Die dagegen aus § 281 Abs 1 Z 5, 5a, 9 lit a und 10 StPO erhobene Nichtigkeitsbeschwerde des Angeklagten geht fehl.
Der Mängelrüge (Z 5) zuwider haben die Tatrichter aus der - auch vom Rechtsmittelwerber nicht bestrittenen - Führung eines falschen Namens sowie der Verwendung eines auf diesen lautenden, nicht mehr aktuellen Meldezettels beim Vertragsabschluss im Zusammenhalt mit der unmittelbar bevorstehenden Abreise mit längerem Aufenthalt in Nigeria zur Eheschließung mit Barbara E***** und neuerlicher Einreise unter seiner wahren Identität logisch und empirisch einwandfrei den Bereicherungs- und Schädigungsvorsatz des Angeklagten abgeleitet.
Da die Tatrichter im Übrigen die Verantwortung des Angeklagten, dass ihm die Mobiltelefone von nicht näher bekannten Mitbewohnern gestohlen worden seien, im Rahmen umfangreicher Beweiswürdigung für unglaubwürdig erachtet haben (US 8 ff), liegt die behauptete Scheinbegründung keineswegs vor.
Insoweit der Beschwerdeführer seine vom Schöffengericht abgelehnte Einlassung wiederholt, er hätte den Falschnamen "Richard M*****" lediglich zur Vehinderung seiner Abschiebung verwendet, bekämpft er in unzulässiger Weise die Beweiswürdigung des Kollegialgerichts.
Weshalb den Angaben des Kriminalbeamten Johann P***** über idente Vorgangsweise in ähnlich gelagerten Fällen kein zusätzlicher Beweiswert zukommen soll, legt die Beschwerde nicht bestimmt dar.
Angesichts der Urteilskonstatierung, dass der Beschwerdeführer bei der Anmeldung der Mobiltelefone eine nicht mehr aktuelle Kopie des Meldezettels betreffend die Adresse *****, benutzte (US 10), betrifft der Umstand, wer die Abmeldung vornahm, keine entscheidende Tatsache und kann dahinstehen, dass die Urteilsfeststellung, er selbst sei es gewesen (US 5) im Akt keine Deckung findet, zumal sich der Angeklagte damals nur zeitweise in der Wohnung aufhielt und bereits im Juli seine - am 6. September 1997 erfolgte - Abreise nach Nigeria plante (S 365). Dies auch im Blick auf die schon auf Grund der Verwendung des Falschnamens und unterbliebener Bezahlung mängelfrei angenommene Zahlungsunwilligkeit (US 2, 9), welche eine Erörterung allfälliger Beschäftigung als Kolporteur entbehrlich macht.
Nach Prüfung des Beschwerdevorbringens (Z 5a) anhand der Akten ergeben sich keine erheblichen Bedenken gegen die Richtigkeit der dem Ausspruch über die Schuld zugrunde gelegten entscheidenden Tatsachen.

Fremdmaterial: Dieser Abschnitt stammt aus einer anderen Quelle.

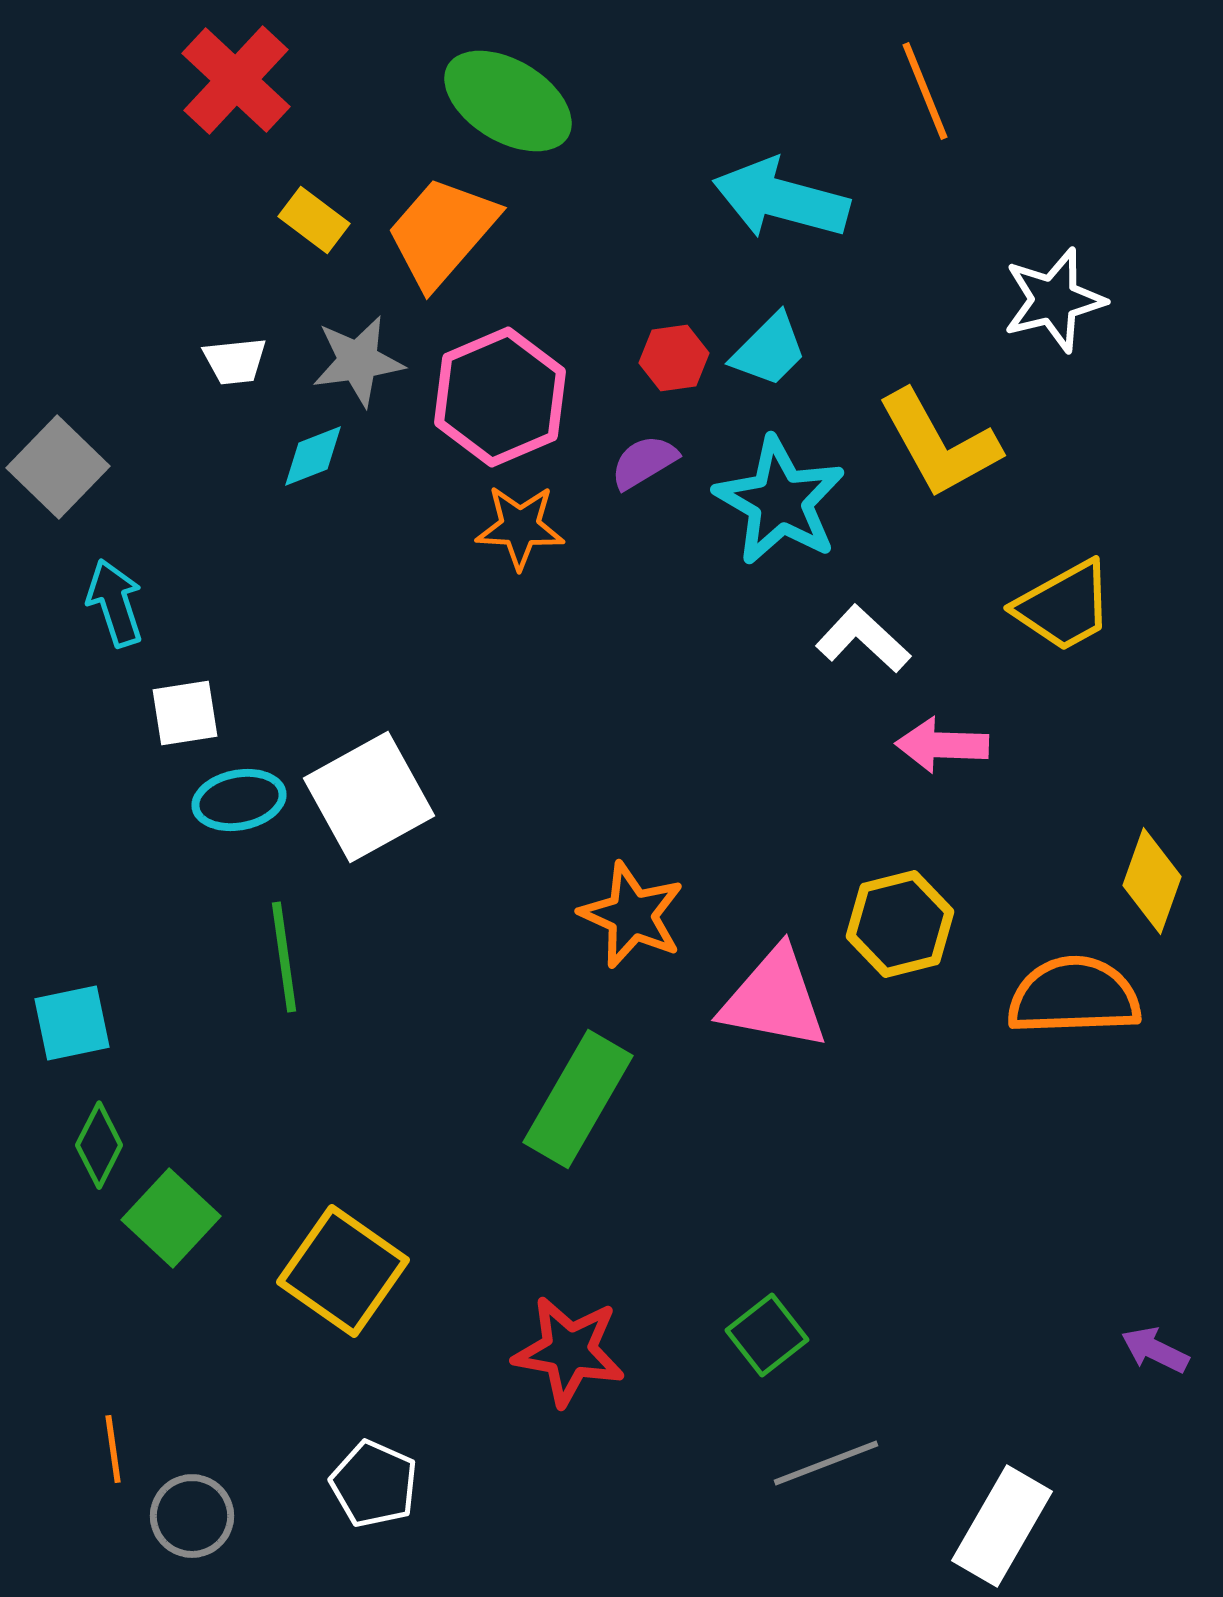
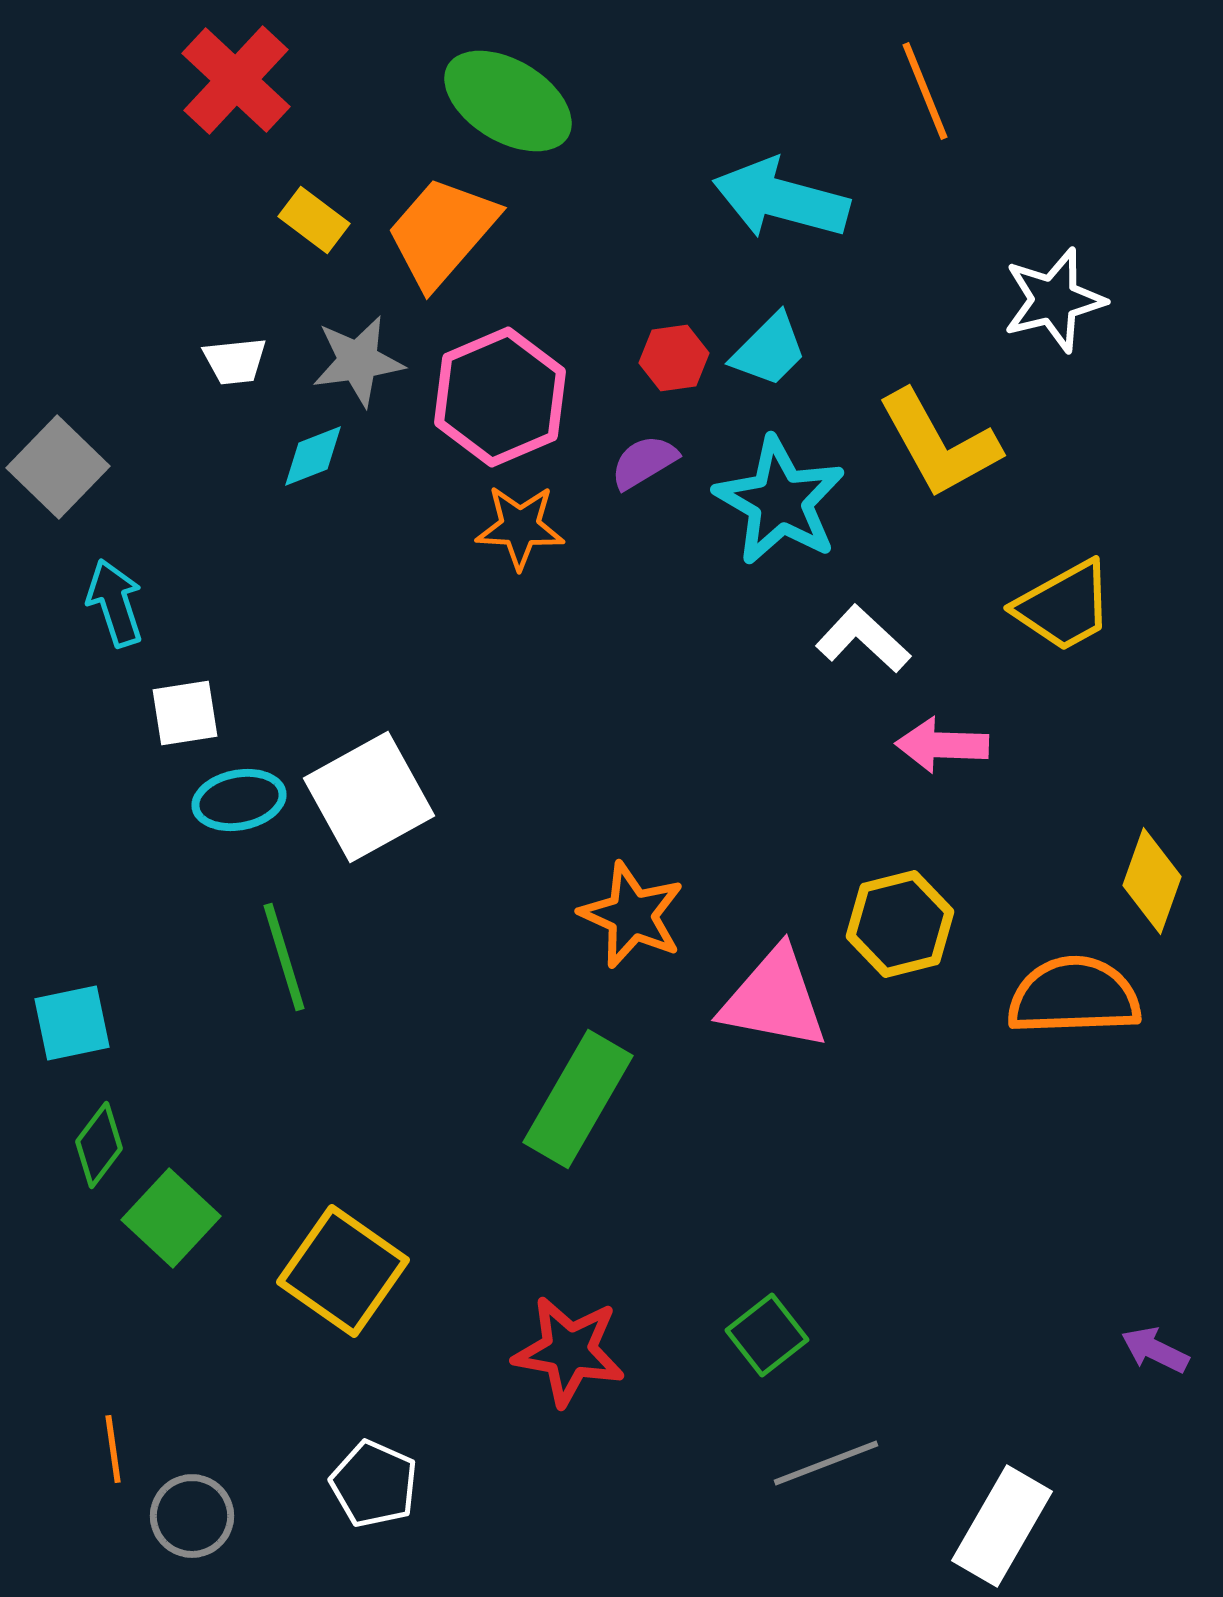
green line at (284, 957): rotated 9 degrees counterclockwise
green diamond at (99, 1145): rotated 10 degrees clockwise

Die Rechtsrüge (Z 9 lit a) verfehlt eine prozessordnungsgemäße Darstellung, indem sie hinsichtlich Faktum I unter Wiederholung des Vorbringens in der Mängelrüge in unzulässiger Anfechtung der Beweiswürdigung die Urteilsannahmen zur inneren Tatseite (insbesondere US 5, 9 ff) ebenso übergeht wie hinsichtlich Faktum II jene zur von (bedingtem) Nötigungsvorsatz getragenen Gewaltanwendung (US 7), welche der Beschwerdeführer in eine bloße Unmutsbezeugung umzudeuten trachtet.
Schließlich hält auch die die Betrugsqualifikationen bestreitende Subsumtionsrüge (Z 10) nicht an den eindeutigen Urteilskonstatierungen über die betrugsspezifische Verwendung des Falschnamens "Richard M*****" fest und negiert hinsichtlich der Wertqualifikation die Urteilsannahmen, dass auch der eingetretene Schaden hinsichtlich beider Anschlüsse von 107.225,75 S und 102.212,77 S (US 5) und die korrespondierende Bereicherung der betreffenden Fernsprechteilnehmer vom Vorsatz des Angeklagten umfasst war (US 10, 12).
Die Nichtigkeitsbeschwerde war daher schon bei einer nichtöffentlichen Beratung sofort zurückzuweisen (§ 285d Abs 1 StPO), woraus die Kompetenz des Oberlandesgerichtes Graz zur Entscheidung über die Berufung folgt (§ 285i StPO).
Die Kostenentscheidung ist in § 390a StPO begründet.